_Task prompt_
After finding the line with "生产线400万元的成本计算，3条生产线就需要投入1200万" in the data below, set down exactly each line through the one with "当大的比例。对后者而言，上千万的投入绝对是一笔巨额开", inclusive, and stop there.

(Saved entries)
*** Begin section ***

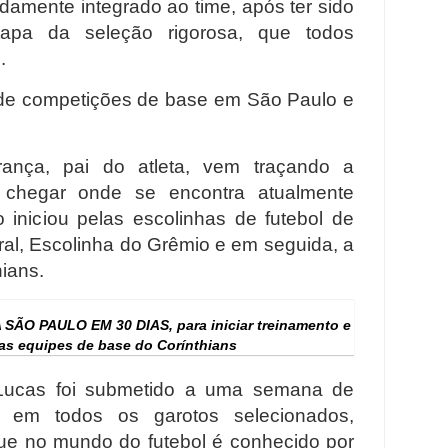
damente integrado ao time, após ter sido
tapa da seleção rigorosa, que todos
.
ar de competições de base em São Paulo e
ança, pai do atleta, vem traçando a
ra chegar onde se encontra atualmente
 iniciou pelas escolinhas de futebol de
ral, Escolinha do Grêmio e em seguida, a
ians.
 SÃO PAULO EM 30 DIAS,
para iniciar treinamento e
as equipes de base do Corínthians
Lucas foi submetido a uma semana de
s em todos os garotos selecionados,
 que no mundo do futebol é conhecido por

*** End section ***
*** Begin section ***

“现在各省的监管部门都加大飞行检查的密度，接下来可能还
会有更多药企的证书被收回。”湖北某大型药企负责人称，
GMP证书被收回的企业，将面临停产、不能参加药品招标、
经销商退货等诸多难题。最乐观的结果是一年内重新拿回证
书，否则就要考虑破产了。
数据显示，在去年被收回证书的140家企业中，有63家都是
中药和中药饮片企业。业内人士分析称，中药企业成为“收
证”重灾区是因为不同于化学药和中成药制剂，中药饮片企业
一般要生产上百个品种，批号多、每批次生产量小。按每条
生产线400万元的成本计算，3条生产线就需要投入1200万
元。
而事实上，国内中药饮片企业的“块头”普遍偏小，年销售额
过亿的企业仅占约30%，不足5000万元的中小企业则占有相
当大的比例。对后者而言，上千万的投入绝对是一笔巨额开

*** End section ***

_Written answer_
生产线400万元的成本计算，3条生产线就需要投入1200万
元。
而事实上，国内中药饮片企业的“块头”普遍偏小，年销售额
过亿的企业仅占约30%，不足5000万元的中小企业则占有相
当大的比例。对后者而言，上千万的投入绝对是一笔巨额开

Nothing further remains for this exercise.